▸ **What you need to do**: Copy out every line holding the string "code" from the records below.

▸ **Provided records**:

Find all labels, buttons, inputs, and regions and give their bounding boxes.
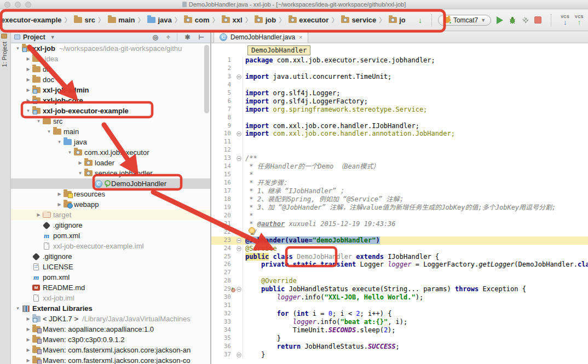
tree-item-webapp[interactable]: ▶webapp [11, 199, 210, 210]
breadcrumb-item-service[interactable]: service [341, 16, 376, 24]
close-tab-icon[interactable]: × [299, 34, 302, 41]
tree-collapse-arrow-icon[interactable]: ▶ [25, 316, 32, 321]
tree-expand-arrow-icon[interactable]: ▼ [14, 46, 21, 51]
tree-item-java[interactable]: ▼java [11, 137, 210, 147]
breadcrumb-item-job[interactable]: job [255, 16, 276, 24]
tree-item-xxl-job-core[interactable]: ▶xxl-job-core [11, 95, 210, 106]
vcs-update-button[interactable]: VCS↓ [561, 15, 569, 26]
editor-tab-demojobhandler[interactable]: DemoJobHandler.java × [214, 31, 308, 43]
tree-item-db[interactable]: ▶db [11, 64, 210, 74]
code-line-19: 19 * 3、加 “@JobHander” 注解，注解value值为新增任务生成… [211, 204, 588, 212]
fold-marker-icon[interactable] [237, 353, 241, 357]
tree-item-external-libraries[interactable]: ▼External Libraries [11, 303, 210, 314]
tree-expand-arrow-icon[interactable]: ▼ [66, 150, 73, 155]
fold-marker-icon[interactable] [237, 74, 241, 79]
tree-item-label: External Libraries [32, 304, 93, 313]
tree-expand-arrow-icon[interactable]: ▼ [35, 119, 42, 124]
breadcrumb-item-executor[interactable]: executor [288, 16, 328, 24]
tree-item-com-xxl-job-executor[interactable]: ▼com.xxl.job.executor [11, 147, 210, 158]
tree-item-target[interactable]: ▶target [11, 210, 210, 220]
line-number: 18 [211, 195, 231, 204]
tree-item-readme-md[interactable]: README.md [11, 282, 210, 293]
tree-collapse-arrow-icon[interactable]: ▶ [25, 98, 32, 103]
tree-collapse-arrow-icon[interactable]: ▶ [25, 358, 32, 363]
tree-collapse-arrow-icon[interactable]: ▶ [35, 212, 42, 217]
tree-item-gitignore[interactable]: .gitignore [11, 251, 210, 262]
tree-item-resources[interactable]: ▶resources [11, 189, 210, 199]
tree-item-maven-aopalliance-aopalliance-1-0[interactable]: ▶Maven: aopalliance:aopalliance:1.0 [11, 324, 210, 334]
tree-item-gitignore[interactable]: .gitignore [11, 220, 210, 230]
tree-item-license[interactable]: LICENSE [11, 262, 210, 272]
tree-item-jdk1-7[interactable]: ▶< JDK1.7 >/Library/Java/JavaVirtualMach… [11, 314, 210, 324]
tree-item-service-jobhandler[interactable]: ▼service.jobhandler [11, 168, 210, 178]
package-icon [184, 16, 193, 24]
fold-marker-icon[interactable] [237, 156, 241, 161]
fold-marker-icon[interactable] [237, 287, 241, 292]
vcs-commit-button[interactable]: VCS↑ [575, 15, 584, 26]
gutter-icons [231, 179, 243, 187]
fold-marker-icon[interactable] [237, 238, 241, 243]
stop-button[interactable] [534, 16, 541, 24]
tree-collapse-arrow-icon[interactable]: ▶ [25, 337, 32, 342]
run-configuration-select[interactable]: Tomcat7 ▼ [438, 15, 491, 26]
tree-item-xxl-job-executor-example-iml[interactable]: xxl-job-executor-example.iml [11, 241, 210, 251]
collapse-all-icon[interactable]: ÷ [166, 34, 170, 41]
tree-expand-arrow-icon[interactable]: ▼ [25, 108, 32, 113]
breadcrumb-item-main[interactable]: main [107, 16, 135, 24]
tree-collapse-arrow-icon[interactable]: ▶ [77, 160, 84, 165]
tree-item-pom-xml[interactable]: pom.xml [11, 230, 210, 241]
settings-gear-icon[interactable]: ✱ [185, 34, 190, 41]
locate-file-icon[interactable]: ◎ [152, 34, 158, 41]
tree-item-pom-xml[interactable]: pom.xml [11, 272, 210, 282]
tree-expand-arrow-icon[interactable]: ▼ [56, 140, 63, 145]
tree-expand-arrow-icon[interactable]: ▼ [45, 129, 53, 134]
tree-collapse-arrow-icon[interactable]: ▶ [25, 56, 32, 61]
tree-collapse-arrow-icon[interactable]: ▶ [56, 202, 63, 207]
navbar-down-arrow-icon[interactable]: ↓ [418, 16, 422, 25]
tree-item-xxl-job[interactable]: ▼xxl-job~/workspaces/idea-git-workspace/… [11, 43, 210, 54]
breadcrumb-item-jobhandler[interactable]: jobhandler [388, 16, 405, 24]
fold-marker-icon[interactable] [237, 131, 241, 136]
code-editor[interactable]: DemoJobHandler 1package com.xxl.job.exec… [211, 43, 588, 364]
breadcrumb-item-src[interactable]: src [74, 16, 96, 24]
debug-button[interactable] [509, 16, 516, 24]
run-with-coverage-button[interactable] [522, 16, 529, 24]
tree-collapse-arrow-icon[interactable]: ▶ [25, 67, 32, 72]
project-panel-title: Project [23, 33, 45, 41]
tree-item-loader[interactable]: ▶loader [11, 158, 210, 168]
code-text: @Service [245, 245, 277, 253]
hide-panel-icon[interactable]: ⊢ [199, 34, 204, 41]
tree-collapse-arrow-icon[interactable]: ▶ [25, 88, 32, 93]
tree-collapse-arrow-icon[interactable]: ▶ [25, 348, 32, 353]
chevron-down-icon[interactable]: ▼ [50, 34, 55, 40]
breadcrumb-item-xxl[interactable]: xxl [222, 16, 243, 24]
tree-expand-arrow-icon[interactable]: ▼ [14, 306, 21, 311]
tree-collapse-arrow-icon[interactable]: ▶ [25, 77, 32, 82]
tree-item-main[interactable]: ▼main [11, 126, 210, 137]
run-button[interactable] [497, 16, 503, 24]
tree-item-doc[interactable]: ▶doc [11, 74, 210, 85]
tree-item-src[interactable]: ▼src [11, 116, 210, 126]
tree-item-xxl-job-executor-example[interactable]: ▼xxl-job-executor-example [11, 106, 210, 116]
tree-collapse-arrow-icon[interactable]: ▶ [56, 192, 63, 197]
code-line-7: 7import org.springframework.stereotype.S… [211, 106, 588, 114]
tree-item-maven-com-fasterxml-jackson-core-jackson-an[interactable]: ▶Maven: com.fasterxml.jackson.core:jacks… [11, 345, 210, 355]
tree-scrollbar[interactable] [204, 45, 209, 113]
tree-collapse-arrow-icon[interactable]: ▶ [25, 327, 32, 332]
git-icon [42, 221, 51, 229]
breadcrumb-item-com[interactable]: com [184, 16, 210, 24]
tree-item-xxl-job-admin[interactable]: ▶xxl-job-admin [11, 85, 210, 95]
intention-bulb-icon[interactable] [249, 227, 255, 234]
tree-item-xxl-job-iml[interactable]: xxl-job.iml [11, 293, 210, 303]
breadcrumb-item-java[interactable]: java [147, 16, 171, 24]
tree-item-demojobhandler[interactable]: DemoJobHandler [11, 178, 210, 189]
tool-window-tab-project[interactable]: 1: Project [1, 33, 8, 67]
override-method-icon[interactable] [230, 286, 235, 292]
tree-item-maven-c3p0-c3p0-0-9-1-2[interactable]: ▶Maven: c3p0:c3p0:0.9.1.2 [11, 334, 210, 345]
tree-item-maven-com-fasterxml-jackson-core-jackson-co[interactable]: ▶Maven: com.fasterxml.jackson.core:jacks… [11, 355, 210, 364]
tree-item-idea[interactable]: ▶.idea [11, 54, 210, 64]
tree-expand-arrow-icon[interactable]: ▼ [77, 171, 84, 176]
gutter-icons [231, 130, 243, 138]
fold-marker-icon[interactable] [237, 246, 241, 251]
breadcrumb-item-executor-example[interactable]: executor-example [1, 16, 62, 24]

▸ **Written answer**:
code-line-19: 19 * 3、加 “@JobHander” 注解，注解value值为新增任务生成… [211, 204, 588, 212]
code-editor[interactable]: DemoJobHandler 1package com.xxl.job.exec… [211, 43, 588, 364]
code-text: @Service [245, 245, 277, 253]
code-line-7: 7import org.springframework.stereotype.S… [211, 106, 588, 114]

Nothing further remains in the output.